The data shows records have also been broken for the amount of Co2 and other air pollutants entering the atmosphere, a full month before the fire season ends. So far this summer deadly infernos have emptied out villages and forced farmers to become firefighters, engulfing four times as much land this year as the average for the same period over the past two decades, according to official data.
The European Forest Fire Information System (Effis), which goes back to 2003, shows 1,015,024 hectares have burned this year – breaking the previous record of 988,544 hectares that was set in 2017, with weeks of dangerous fire weather still to come.
The destructive blazes have also pumped out 37m tonnes of carbon dioxide – about as much as the yearly CO2 emissions of Portugal or Sweden, each home to 10 million people. The fires have also broken records for this time of year for nine other air pollutants, including fine particulates known as PM2.5 that experts say make wildfires far more deadly than previously thought.
Cristina Santín Nuño, a fire scientist at the Spanish National Research Council, said the “perfect conditions” for big and dangerous wildfires were happening more and more because of changes in the climate and how people used the land. “It is sad and scary – my home region is burning right now – but not surprising, really,” she said.
Wildfires ripped through swathes of southern Europe this month as a heatwave pushed temperatures above 40C across much of the Mediterranean and the Balkans. The flames are known to have killed more than a dozen people but scientists say the hidden death toll is likely to be far greater.

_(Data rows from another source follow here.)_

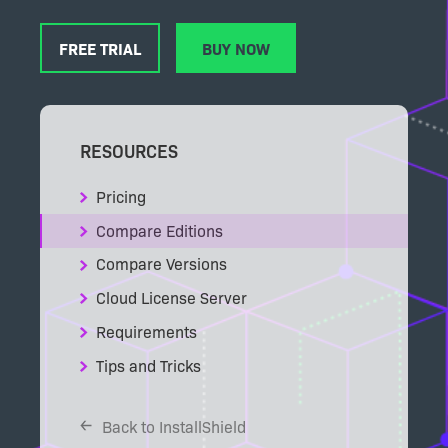
FREE TRIAL
BUY NOW
RESOURCES
Pricing
Compare Editions
Compare Versions
Cloud License Server
Requirements
Tips and Tricks
Back to InstallShield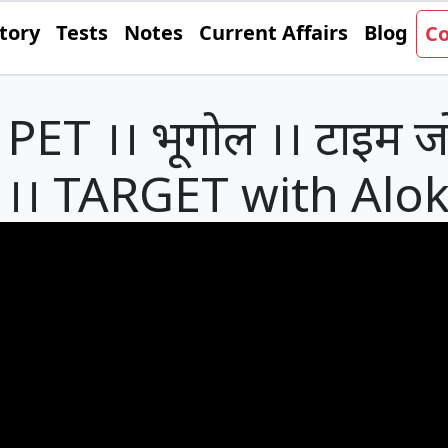
tory
Tests
Notes
Current Affairs
Blog
Co
ET ।। भूगोल ।। टाइम जो
्रश्न ।। TARGET with Alo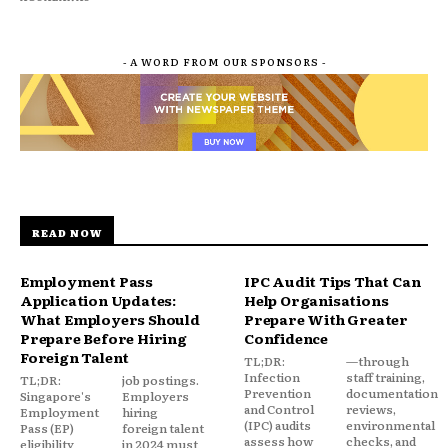
- A WORD FROM OUR SPONSORS -
READ NOW
Employment Pass
IPC Audit Tips That Can
Application Updates:
Help Organisations
What Employers Should
Prepare With Greater
Prepare Before Hiring
Confidence
Foreign Talent
TL;DR:
—through
Infection
staff training,
TL;DR:
job postings.
Prevention
documentation
Singapore's
Employers
and Control
reviews,
Employment
hiring
(IPC) audits
environmental
Pass (EP)
foreign talent
assess how
checks, and
eligibility
in 2024 must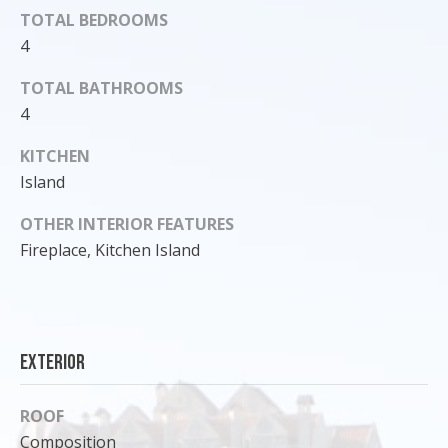
TOTAL BEDROOMS
o
y
4
o
TOTAL BATHROOMS
u
4
a
s
KITCHEN
s
Island
o
o
OTHER INTERIOR FEATURES
n
Fireplace, Kitchen Island
a
s
I
c
a
Exterior
n
!
ROOF
Composition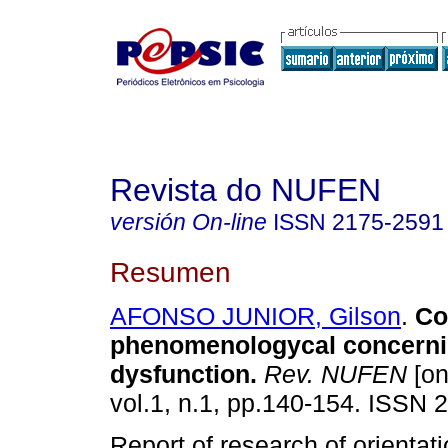
Revista do NUFEN
versión On-line
ISSN
2175-2591
Resumen
AFONSO JUNIOR, Gilson
.
Co
phenomenologycal concernin
dysfunction
.
Rev. NUFEN
[on
vol.1, n.1, pp.140-154. ISSN 
Report of research of orientat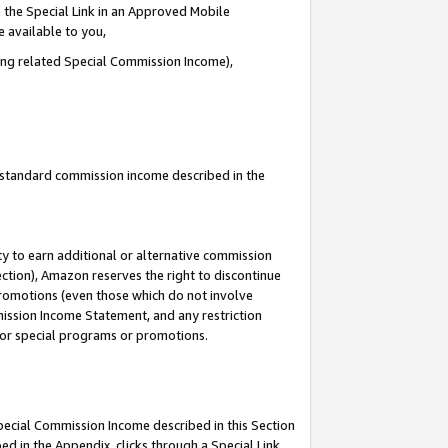
 the Special Link in an Approved Mobile
e available to you,
ding related Special Commission Income),
u standard commission income described in the
y to earn additional or alternative commission
ection), Amazon reserves the right to discontinue
promotions (even those which do not involve
mmission Income Statement, and any restriction
 for special programs or promotions.
Special Commission Income described in this Section
ed in the Appendix, clicks through a Special Link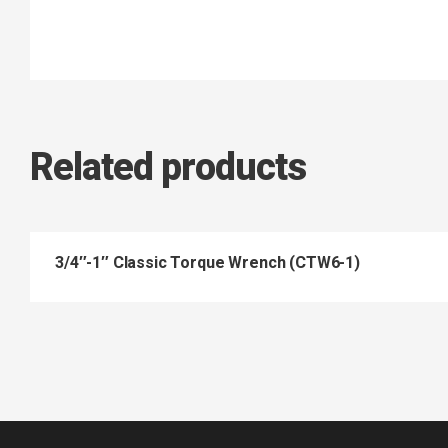
Related products
3/4″-1″ Classic Torque Wrench (CTW6-1)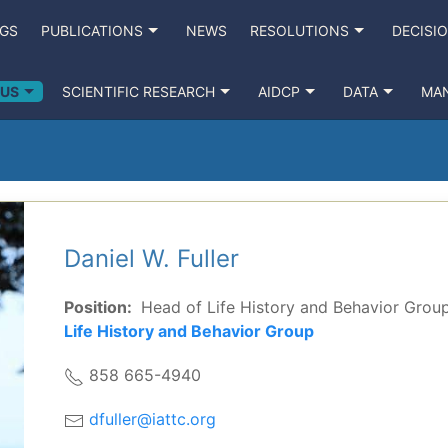
NGS
PUBLICATIONS
NEWS
RESOLUTIONS
DECISI
 US
SCIENTIFIC RESEARCH
AIDCP
DATA
MA
Daniel W. Fuller
Position:
Head of Life History and Behavior Grou
Life History and Behavior Group
858 665-4940
dfuller@iattc.org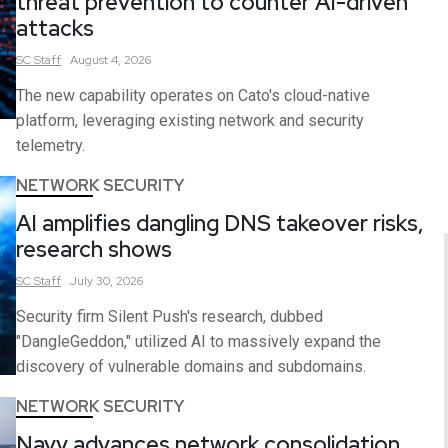
threat prevention to counter AI-driven
attacks
SC
Staff
August 4, 2026
The new capability operates on Cato's cloud-native
platform, leveraging existing network and security
telemetry.
NETWORK SECURITY
AI amplifies dangling DNS takeover risks,
research shows
SC
Staff
July 30, 2026
Security firm Silent Push's research, dubbed
"DangleGeddon," utilized AI to massively expand the
discovery of vulnerable domains and subdomains.
NETWORK SECURITY
Navy advances network consolidation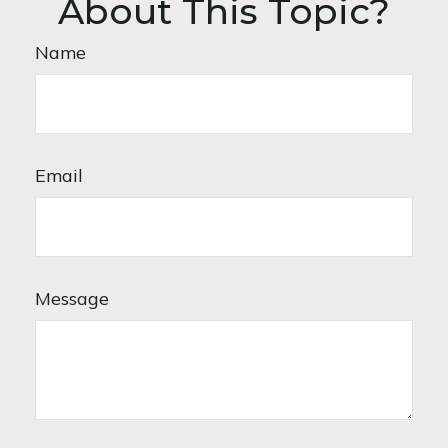
About This Topic?
Name
Email
Message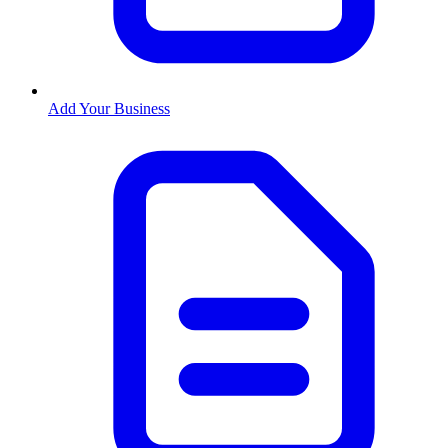
Add Your Business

A study published in the Lancet in December blamed wildfire smoke for 111,000 deaths a year in Europe, including Russia, between 2000 and 2019. On Tuesday, the EU’s Copernicus atmosphere monitoring service found that “unprecedented” fire activity this year had driven Spain’s wildfire emissions up to the highest annual total in the 23 years since records began.
Fumes from fires across the Iberian peninsula were made worse by smoke drifting across the Atlantic from Canada, which has also burned badly in recent weeks. Wildfire emissions from Spain and Portugal in August have been “exceptional”, said Mark Parrington, a scientist with Copernicus.

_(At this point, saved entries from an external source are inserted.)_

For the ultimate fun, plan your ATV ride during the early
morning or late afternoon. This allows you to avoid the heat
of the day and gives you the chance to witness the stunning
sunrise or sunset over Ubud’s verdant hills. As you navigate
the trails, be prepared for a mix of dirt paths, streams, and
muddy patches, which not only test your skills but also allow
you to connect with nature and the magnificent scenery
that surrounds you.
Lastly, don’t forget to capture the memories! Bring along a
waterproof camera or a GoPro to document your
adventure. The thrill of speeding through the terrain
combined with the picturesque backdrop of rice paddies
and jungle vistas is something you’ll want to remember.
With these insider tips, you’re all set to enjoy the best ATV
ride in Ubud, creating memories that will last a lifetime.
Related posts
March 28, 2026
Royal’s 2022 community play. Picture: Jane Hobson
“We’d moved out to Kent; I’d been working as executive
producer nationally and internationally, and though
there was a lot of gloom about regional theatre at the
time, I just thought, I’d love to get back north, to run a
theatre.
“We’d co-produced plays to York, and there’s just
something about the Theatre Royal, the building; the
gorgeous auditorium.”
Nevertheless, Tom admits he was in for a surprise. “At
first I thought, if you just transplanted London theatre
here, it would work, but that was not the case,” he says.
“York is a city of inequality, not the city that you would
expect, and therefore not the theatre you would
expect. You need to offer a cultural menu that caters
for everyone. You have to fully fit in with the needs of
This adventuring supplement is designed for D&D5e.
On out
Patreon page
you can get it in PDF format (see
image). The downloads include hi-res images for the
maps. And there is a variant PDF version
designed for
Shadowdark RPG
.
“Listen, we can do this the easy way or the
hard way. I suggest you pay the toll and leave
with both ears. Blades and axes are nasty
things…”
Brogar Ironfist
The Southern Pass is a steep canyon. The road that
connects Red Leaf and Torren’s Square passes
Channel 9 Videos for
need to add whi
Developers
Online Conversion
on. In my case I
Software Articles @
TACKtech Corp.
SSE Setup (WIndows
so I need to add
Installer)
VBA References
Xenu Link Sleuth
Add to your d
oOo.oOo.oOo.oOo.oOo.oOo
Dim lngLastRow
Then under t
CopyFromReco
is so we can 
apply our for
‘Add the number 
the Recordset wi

“The large quantities of smoke – and especially PM2.5 – released into the atmosphere have resulted in severely degraded air quality locally, and further afield across the Iberian peninsula and parts of France.”
Effis said on Tuesday that fire weather conditions were expected to ease across most of southern Europe this week, but added that “very high to very extreme” anomalies were expected in north-west Europe.
Santín Nuño said a “catastrophic” wildfire season was unlikely every year, but that each year the probability of breaking records was increasing.
It is “highly probable” the record in 2025 will be broken again in a few years, she added. “This is a new reality. And the sooner we realise it, and take action to be more resilient to these types of wildfires, the better.”